Guan Yin is known as bodhisattva of the infinite concern in East Asian Buddhism. It is believed that Guan Yin can take different forms to help others. Therefore, she can be represented by either having a female or male body.
Guan Yin’s birthday is an important day in China. Traditionally, worship of Guan Yin originated from the former devotion to male Indian Bodhisattva Avalokitesvara. When worshipping of Avalokitesvara became common in China, he was also initially worshipped in the form of a male, but with time the representation had undergone changes. Since Avalokiteśvara is regarded as the personification of kindness and compassion and as these traits are generally associated with the Chinese idea of Yin, the image of Avalokiteśvara in China transformed to a female form during the twelfth century because of the influence of Daoist on Buddhism.

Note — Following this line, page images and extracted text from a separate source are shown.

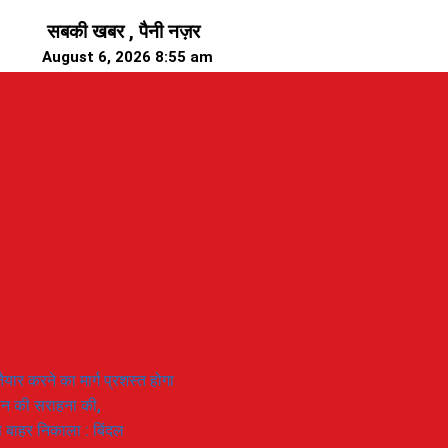
सबकी खबर , पैनी नज़र
August 6, 2026 8:55 am
यार करने का मार्ग प्रशस्त होगा
ियान की सराहना की,
 से बाहर निकाला : बिंदल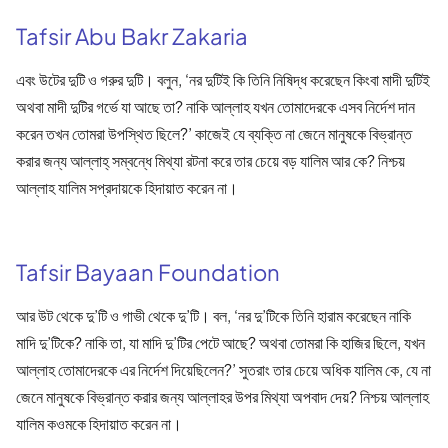
Tafsir Abu Bakr Zakaria
এবং উটের দুটি ও গরুর দুটি। বলুন, ‘নর দুটিই কি তিনি নিষিদ্ধ করেছেন কিংবা মাদী দুটিই
অথবা মাদী দুটির গর্ভে যা আছে তা? নাকি আল্লাহ যখন তোমাদেরকে এসব নির্দেশ দান
করেন তখন তোমরা উপস্থিত ছিলে?’ কাজেই যে ব্যক্তি না জেনে মানুষকে বিভ্রান্ত
করার জন্য আল্লাহ্‌ সম্বন্ধে মিথ্যা রটনা করে তার চেয়ে বড় যালিম আর কে? নিশ্চয়
আল্লাহ যালিম সপ্রদায়কে হিদায়াত করেন না।
Tafsir Bayaan Foundation
আর উট থেকে দু’টি ও গাভী থেকে দু’টি। বল, ‘নর দু’টিকে তিনি হারাম করেছেন নাকি
মাদি দু’টিকে? নাকি তা, যা মাদি দু’টির পেটে আছে? অথবা তোমরা কি হাজির ছিলে, যখন
আল্লাহ তোমাদেরকে এর নির্দেশ দিয়েছিলেন?’ সুতরাং তার চেয়ে অধিক যালিম কে, যে না
জেনে মানুষকে বিভ্রান্ত করার জন্য আল্লাহর উপর মিথ্যা অপবাদ দেয়? নিশ্চয় আল্লাহ
যালিম কওমকে হিদায়াত করেন না।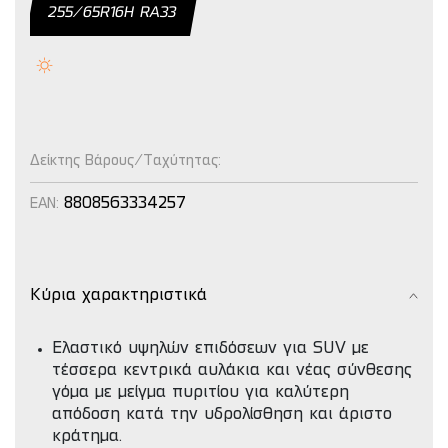
255/65R16H RA33
Δείκτης Βάρους/Ταχύτητας:
8808563334257
EAN:
Κύρια χαρακτηριστικά
Ελαστικό υψηλών επιδόσεων για SUV με
τέσσερα κεντρικά αυλάκια και νέας σύνθεσης
γόμα με μείγμα πυριτίου για καλύτερη
απόδοση κατά την υδρολίσθηση και άριστο
κράτημα.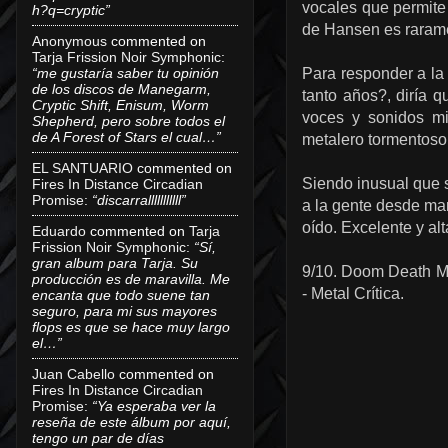
vocales que permite
h?q=cryptic”
de Hansen es raramen
Anonymous
commented on
Tarja Frission Noir Symphonic
:
“me gustaría saber tu opinión
Para responder a la
de los discos de Manegarm,
tanto años?, diría 
Cryptic Shift, Enisum, Worm
voces y sonidos mi
Shepherd, pero sobre todos el
de A Forest of Stars el cual…”
metalero tormentoso
EL SANTUARIO
commented on
Siendo inusual que s
Fires In Distance Circadian
Promise
:
“discarralllllllllll”
a la gente desde mar
oído. Excelente y a
Eduardo
commented on
Tarja
Frission Noir Symphonic
:
“Sí,
gran album para Tarja. Su
9/10. Doom Death Me
producción es de maravilla. Me
- Metal Crítica.
encanta que todo suene tan
seguro, para mi sus mayores
flops es que se hace muy largo
el…”
Juan Cabello
commented on
Fires In Distance Circadian
Promise
:
“Ya esperaba ver la
reseña de este álbum por aquí,
tengo un par de días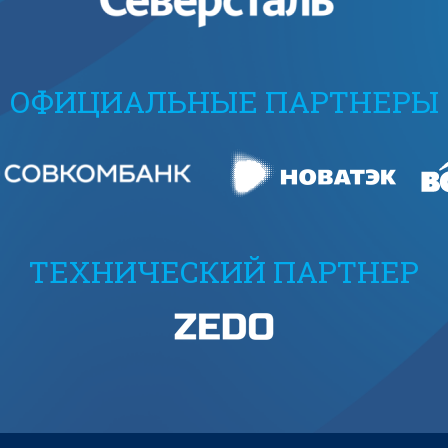
ОФИЦИАЛЬНЫЕ ПАРТНЕРЫ
ТЕХНИЧЕСКИЙ ПАРТНЕР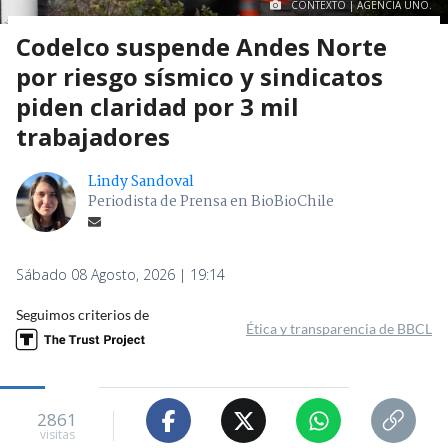
CONTEXTO | AGENCIA UNO.
Codelco suspende Andes Norte
por riesgo sísmico y sindicatos
piden claridad por 3 mil
trabajadores
Lindy Sandoval
Periodista de Prensa en BioBioChile
Sábado 08 Agosto, 2026 | 19:14
Seguimos criterios de
Ética y transparencia de BBCL
2861
visitas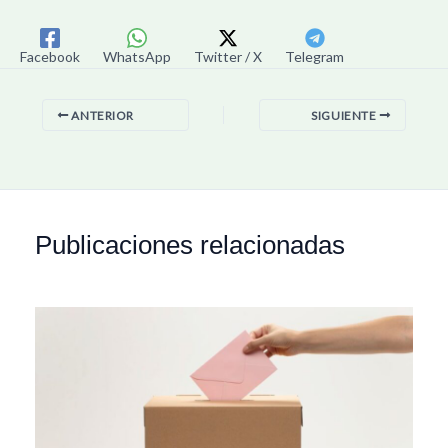
Facebook
WhatsApp
Twitter / X
Telegram
ANTERIOR
SIGUIENTE
Publicaciones relacionadas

The nineteenth day of the second month of a lunar year is celebrated as Guan Yin’s birthday. On this day, young men and women come together and burn joss sticks and worship the goddess either in the court area or in the temple hall. Some devotees also offer oil for the lamp of Guan Yin. This is an offering meant for peace and health.
Some of the common dishes served on this day include porridge, fried koey teow and noodles, which stays true to authentic Chinese cuisine. All dishes served at the festivities are typically vegetarian as well.